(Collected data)

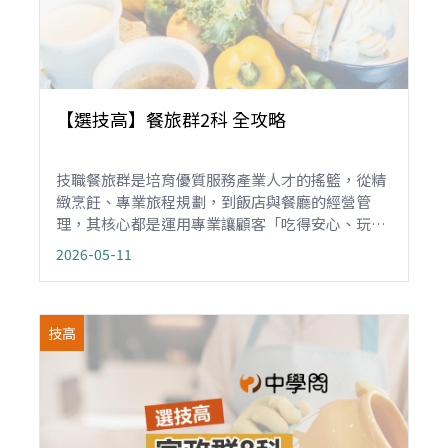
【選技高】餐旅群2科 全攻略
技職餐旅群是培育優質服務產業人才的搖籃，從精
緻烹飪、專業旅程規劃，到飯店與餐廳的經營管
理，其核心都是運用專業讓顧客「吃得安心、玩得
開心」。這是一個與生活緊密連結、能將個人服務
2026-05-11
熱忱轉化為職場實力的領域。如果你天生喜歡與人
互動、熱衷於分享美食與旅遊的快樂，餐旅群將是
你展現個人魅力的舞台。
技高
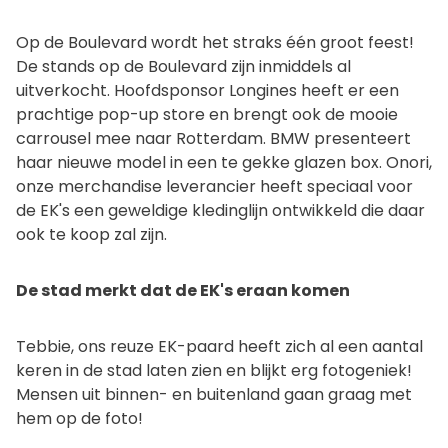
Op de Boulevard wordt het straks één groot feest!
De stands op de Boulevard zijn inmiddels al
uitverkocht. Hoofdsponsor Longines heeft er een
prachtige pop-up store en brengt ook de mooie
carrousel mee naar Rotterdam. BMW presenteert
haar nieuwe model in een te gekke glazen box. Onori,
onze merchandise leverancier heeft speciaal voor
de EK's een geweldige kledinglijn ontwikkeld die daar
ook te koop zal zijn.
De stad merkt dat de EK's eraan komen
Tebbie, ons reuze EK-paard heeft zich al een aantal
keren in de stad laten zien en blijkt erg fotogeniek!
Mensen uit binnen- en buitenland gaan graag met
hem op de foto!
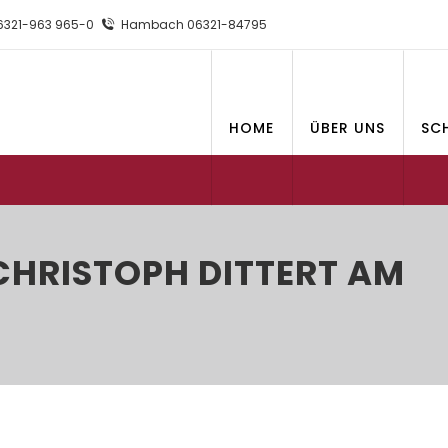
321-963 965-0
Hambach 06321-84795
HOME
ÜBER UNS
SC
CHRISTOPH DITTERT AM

---

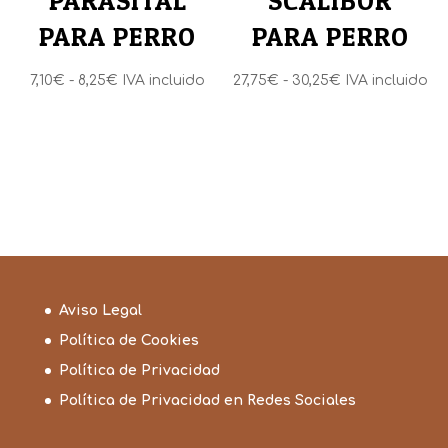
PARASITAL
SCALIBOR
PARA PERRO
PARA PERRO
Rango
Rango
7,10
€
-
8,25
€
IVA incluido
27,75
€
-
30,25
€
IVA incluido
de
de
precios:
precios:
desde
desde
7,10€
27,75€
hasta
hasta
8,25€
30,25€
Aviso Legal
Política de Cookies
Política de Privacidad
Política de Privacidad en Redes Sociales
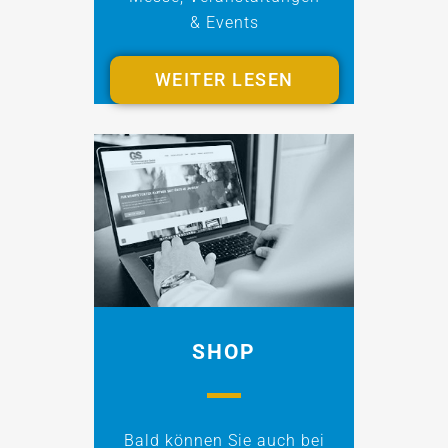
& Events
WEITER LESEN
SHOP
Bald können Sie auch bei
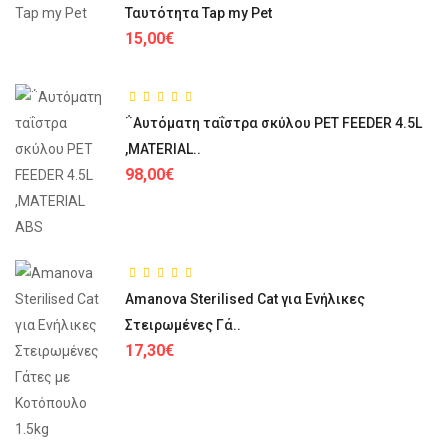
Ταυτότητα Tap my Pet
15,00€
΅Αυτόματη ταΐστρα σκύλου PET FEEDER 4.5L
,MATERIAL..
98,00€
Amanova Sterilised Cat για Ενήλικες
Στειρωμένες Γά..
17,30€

### Work order
Tally up the lines above containing "heeft"; the number is the full answer.

### The completed task
3